Authorizer login disables with stronger lockouts
-
Hi Team,
I need help regarding the Authorizer plugin. The plugin works well in all aspects, but I am facing some issues.
My website is facing a Bruteforce attack(ie, random user logins are carrying out with non-existing user names(I checked them against our ldap) and some usernames already existing, but they were blocked by your auth_settings_advanced_lockouts_failed_attempts meta value.).Whenever a failed attempt occurs, auth_settings_advanced_lockouts_failed_attempts in wp-options table increments and all users who try to log in to the website is blocked saying “There have been too many invalid login attempts for the username” even if the user tries with the correct credentials. The user who carries out a fresh login with correct credentials is blocked by this. How can I resolve this?

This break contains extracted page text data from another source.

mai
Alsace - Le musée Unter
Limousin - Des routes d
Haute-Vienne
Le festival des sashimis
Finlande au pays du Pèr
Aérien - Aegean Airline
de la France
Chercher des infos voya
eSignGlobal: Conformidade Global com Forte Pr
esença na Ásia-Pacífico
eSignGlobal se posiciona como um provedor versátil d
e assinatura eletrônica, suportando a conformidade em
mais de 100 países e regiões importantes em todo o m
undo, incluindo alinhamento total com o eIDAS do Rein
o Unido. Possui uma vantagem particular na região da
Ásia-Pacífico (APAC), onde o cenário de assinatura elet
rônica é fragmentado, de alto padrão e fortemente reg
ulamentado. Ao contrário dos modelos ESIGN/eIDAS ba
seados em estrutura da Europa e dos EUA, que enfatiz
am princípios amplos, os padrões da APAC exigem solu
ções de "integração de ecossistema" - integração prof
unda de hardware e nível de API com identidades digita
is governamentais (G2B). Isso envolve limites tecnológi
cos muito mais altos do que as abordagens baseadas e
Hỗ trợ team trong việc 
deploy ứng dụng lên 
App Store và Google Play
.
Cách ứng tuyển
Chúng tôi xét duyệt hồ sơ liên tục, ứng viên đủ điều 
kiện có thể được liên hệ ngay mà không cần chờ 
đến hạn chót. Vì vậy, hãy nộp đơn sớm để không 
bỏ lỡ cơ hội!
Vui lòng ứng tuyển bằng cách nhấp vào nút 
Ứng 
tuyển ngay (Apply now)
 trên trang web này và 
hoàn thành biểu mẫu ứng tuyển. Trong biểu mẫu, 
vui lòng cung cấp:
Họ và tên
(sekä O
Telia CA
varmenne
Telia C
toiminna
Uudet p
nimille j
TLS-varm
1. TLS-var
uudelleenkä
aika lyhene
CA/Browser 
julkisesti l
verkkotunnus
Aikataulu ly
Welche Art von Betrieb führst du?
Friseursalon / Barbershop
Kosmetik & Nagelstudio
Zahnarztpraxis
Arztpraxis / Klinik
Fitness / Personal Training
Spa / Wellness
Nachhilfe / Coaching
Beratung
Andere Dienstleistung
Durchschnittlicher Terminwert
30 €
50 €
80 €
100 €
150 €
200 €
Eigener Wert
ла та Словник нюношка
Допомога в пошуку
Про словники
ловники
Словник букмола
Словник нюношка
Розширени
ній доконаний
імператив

Any help would be appreciated. Thanks in advance.
-
Hi Paul,
I tried Ithemes security plugin, it works well but there is no effect of this plugin along with the authorizer lockout feature. So how can I disable this feature?
I could see a section like this, but not sure how to disable this.
After 10 invalid password attempts, delay further attempts on that user for 1 minute(s). After 10 more invalid attempts, increase the delay to 10 minutes. Reset the delays after 120 minutes with no invalid attempts.
- The topic ‘Authorizer login disables with stronger lockouts’ is closed to new replies.